RECORDS PROVIDED:
····················

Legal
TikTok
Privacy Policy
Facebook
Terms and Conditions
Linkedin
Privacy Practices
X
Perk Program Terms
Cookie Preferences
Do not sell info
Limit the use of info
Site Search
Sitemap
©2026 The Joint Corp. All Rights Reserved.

····················

PROBLEM TO SOLVE:
The expected output is an exact copy of all the records above.

WRITTEN REPLY:
Legal
TikTok
Privacy Policy
Facebook
Terms and Conditions
Linkedin
Privacy Practices
X
Perk Program Terms
Cookie Preferences
Do not sell info
Limit the use of info
Site Search
Sitemap
©2026 The Joint Corp. All Rights Reserved.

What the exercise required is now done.